Querying XML data : the DQL language

Emmanuel Bruno
Laboratoire SIS
Université de Toulon et du Var
BP 132, 83 957 La Garde, France
04 94 14 22 20
bruno@univ-tln.fr

Jacques Le Maitre
Laboratoire SIS
Université de Toulon et du Var
BP 132, 83 957 La Garde, France
04 94 14 20 06
lemaitre@univ-tln.fr

Elisabeth Murisasco
Laboratoire SIS
Université de Toulon et du Var
BP 132, 83 957 La Garde, France
04 94 14 26 21
murisasco@univ-tln.fr

ABSTRACT

This poster describes the DQL language : a new XML data manipulation language. DQL is an extension of OQL for the manipulation of tree-like and forest-like data.

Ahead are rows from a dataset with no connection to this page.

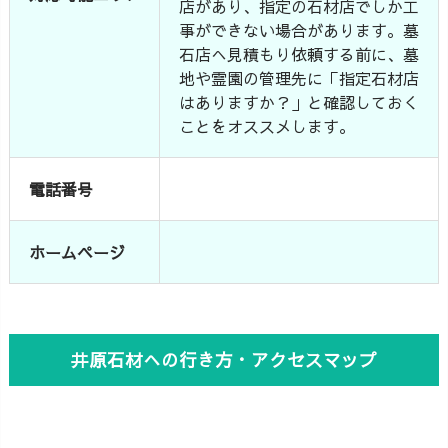
店があり、指定の石材店でしか工
事ができない場合があります。墓
石店へ見積もり依頼する前に、墓
地や霊園の管理先に「指定石材店
はありますか？」と確認しておく
ことをオススメします。
電話番号
ホームページ
井原石材への行き方・アクセスマップ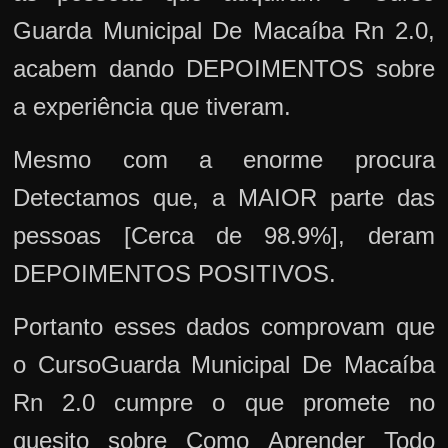
Guarda Municipal De Macaíba Rn 2.0,
acabem dando DEPOIMENTOS sobre
a experiência que tiveram.
Mesmo com a enorme procura
Detectamos que, a MAIOR parte das
pessoas [Cerca de 98.9%], deram
DEPOIMENTOS POSITIVOS.
Portanto esses dados comprovam que
o CursoGuarda Municipal De Macaíba
Rn 2.0 cumpre o que promete no
quesito sobre Como Aprender Todo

It integrates XPath location paths and provides us with the classical SQL operators and some specific tree transformation operators. The first version of DQL has been implemented in Java using the DOM and the SAX API's.

Keywords

Semi-structured data, XML, XPath, Query language.

1. INTRODUCTION

XML can serve as a simple exchange format, or as a data model. In both cases, we need to have a manipulation language at our disposal. Developing such languages is a hard task, due to the complexity of the structures which are involved (e.g. trees and graphs) and the impossibility of relying on a schema. Over the past years, numerous data manipulation languages have been developed for SGML, HTML, XML or semi-structured data ([1], [2], [3], [4], [5], [6], [7]). Recently, a W3C working group has started to specify a new XML data query language : the Xquery language [9]. XQuery is derived from Quilt [2], which in turn borrowed features from several other languages cited above. Despite their intrinsic qualities, none of the above languages has been unanimously accepted, since none of them has been recommended by the W3C.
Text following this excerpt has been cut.